For a detailed account of the environmental impacts of P. montana var lobata please read: Pueraria montana (Kudzu) Impacts Information. The information in this document is summarised below.
Kudzu is widely believed to drastically reduce biodiversity because of its ability to smother other vegetation and develop large-scale monocultures (Alderman 1998; Forseth and Innis 2004, in Sun et al. 2006). It can climb overtop and subsequently kill new seedlings or mature trees (Berisford, Bush andand Taylor 2006). Forestry problems associated with aggressive vines such as kudzu include mortality of edge trees, exclusion of native plant species, and potential to increase fire hazard during winter (Putz 1991, in Harrington Rader-Dixon & Taylor 2003).

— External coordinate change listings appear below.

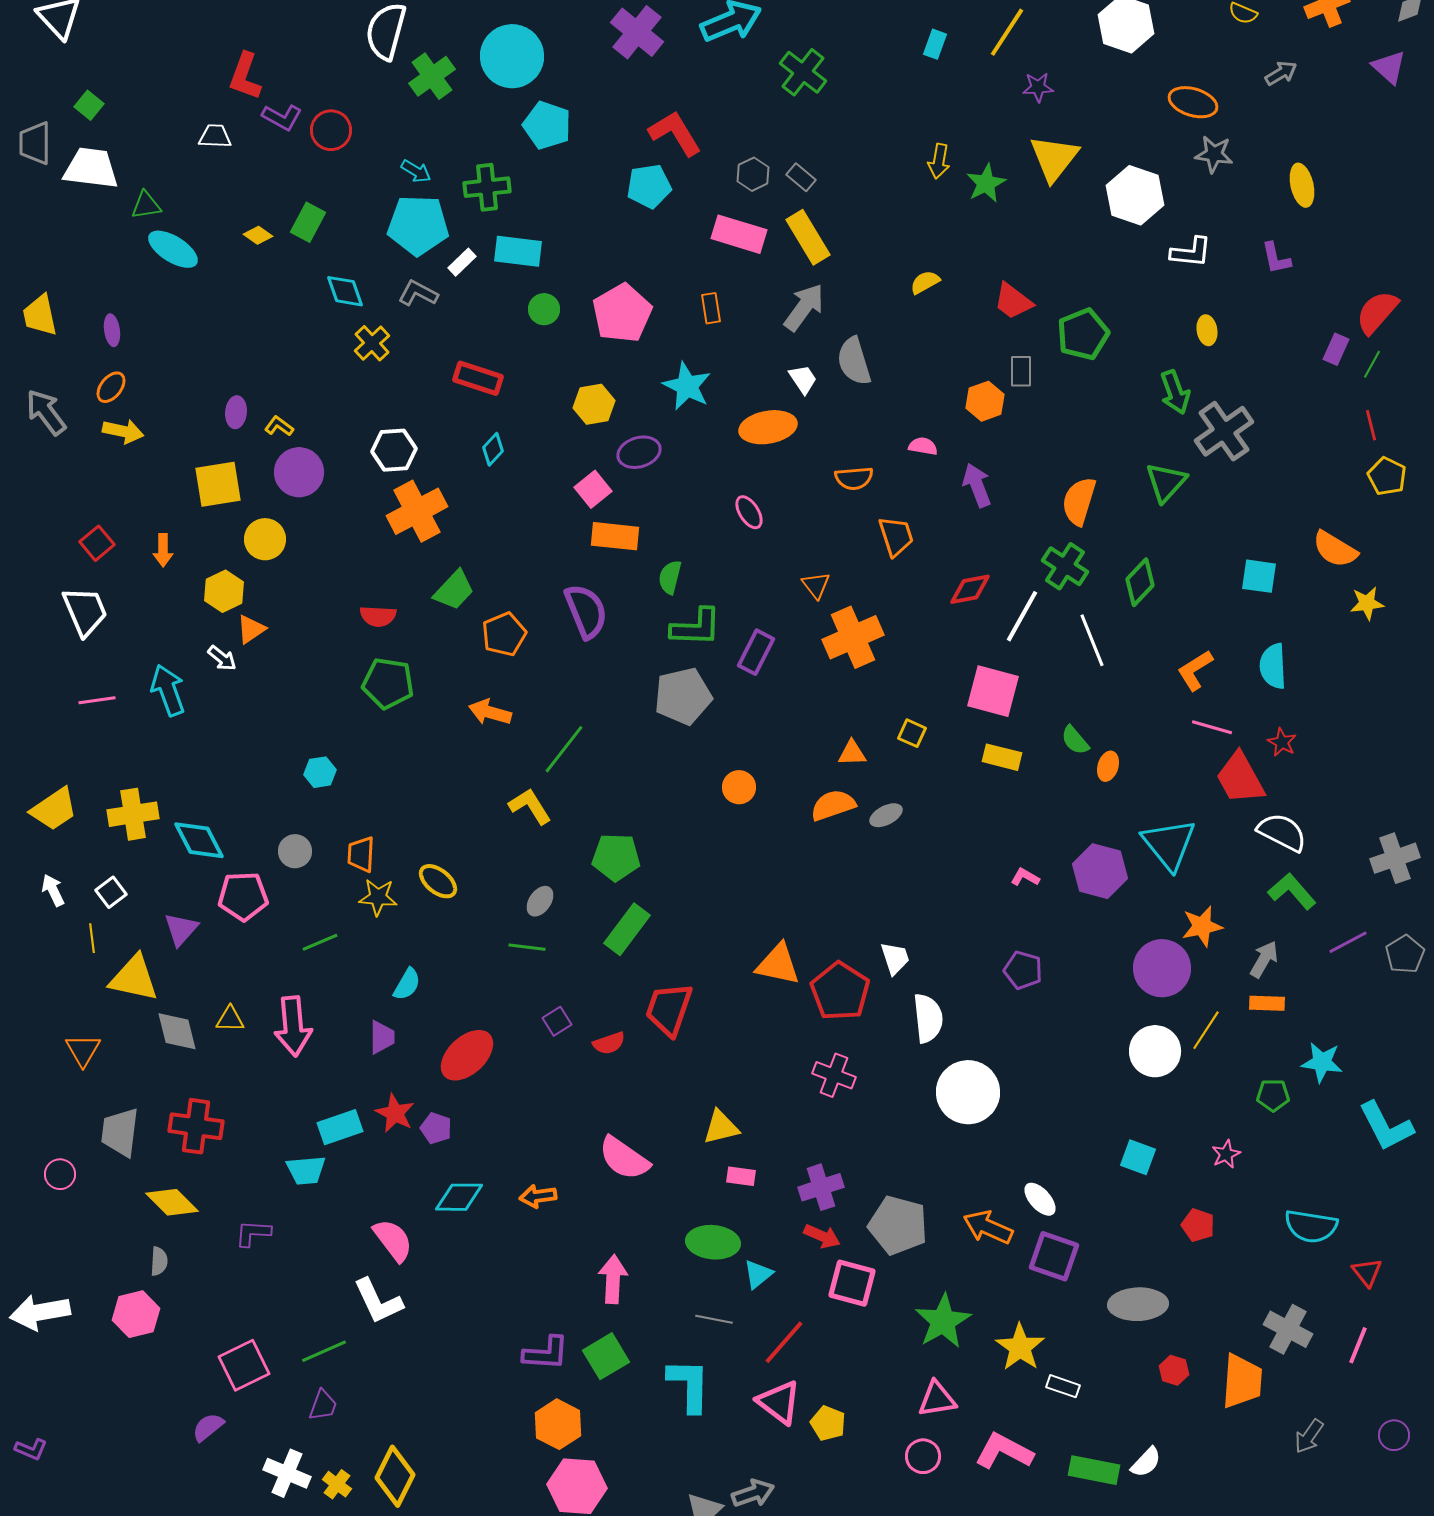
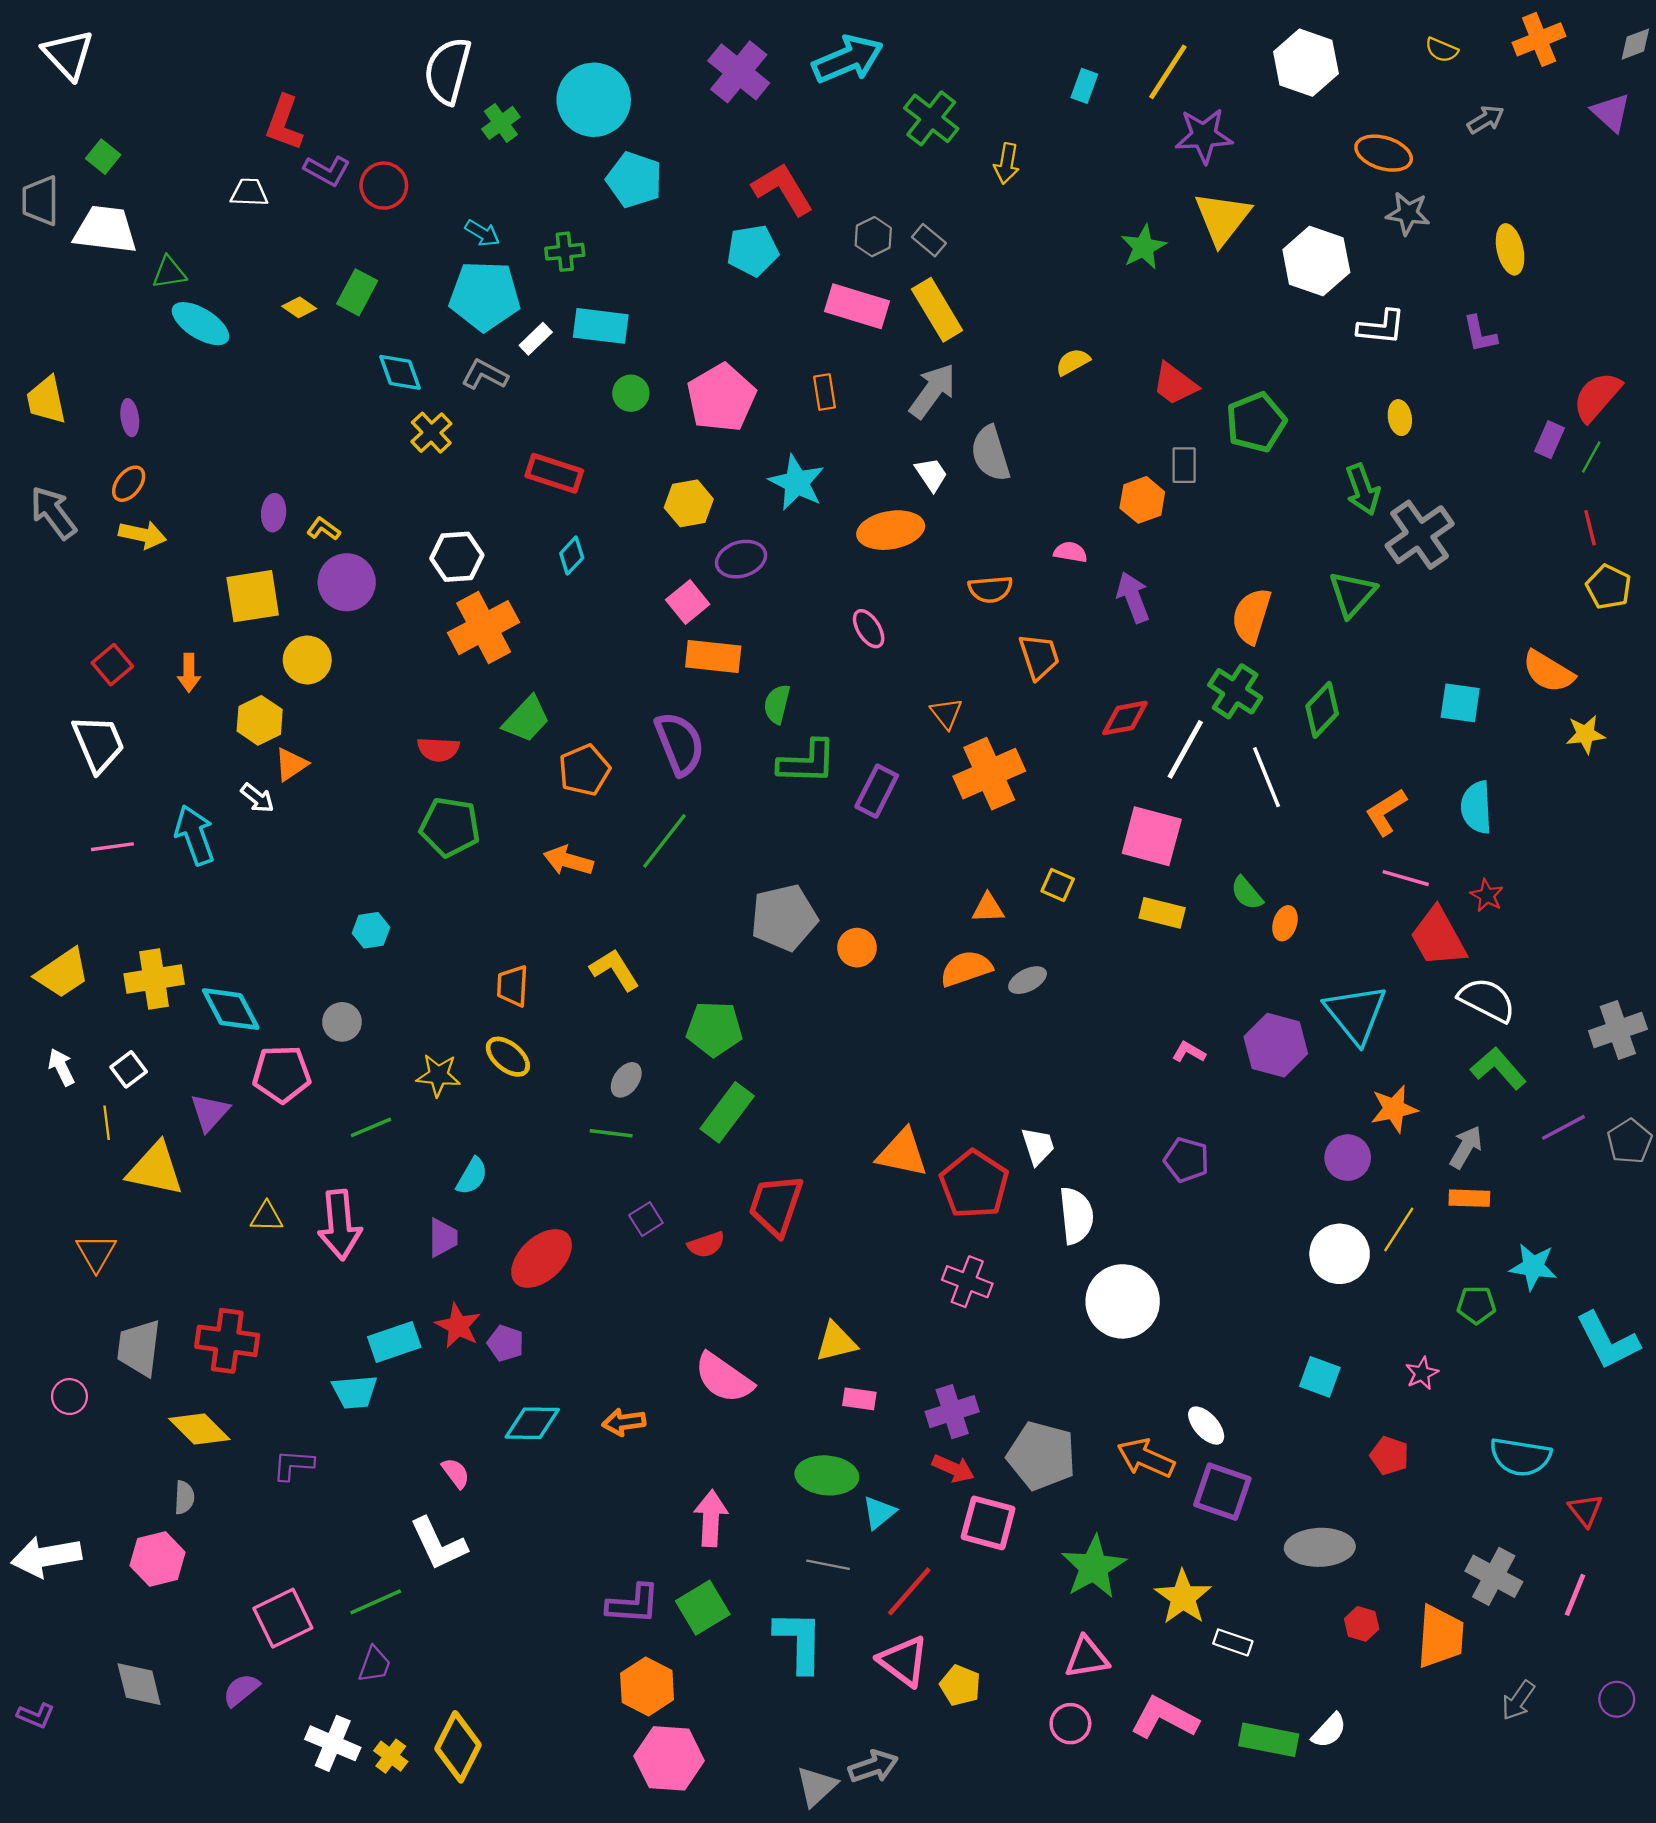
green cross: (432, 76) -> (501, 123), size x0.7
purple star: (1038, 87) -> (1204, 136), size x1.6
yellow arrow: (939, 161) -> (1007, 164), moved
green cross: (487, 187) -> (565, 252), size x0.7
gray pentagon: (683, 696) -> (784, 917), moved
green line: (564, 749) -> (664, 841), moved
orange trapezoid: (361, 854) -> (513, 986), moved
purple circle: (1162, 968) -> (1348, 1158), size x0.7
gray diamond: (177, 1031) -> (139, 1684), moved
pink semicircle: (393, 1240) -> (456, 1473), size x0.6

Kudzu constrains urban, suburban, and rural development in highly infested areas (Blaustein 2001). Eradication and clearing must occur to safeguard open space, parks, structures, and buildings.
Ecosystem Change: Few plants can survive once smothered by kudzu and small ecosystems can be radically altered. Infestations quickly spread in open habitats, rapidly covering the soil and low growing vegetation, and only slowed by adjoining forests. Kudzu can affect indigenous plants and completely modify the structure of the ecosystem (Clabassi et al. 2003, in EPPO 2007). Kudzu may have a disproportionate effect on animals with specific mutualisms or feeding relationships with trees or shrubs suppressed by its growth (Forseth and Innis 2004).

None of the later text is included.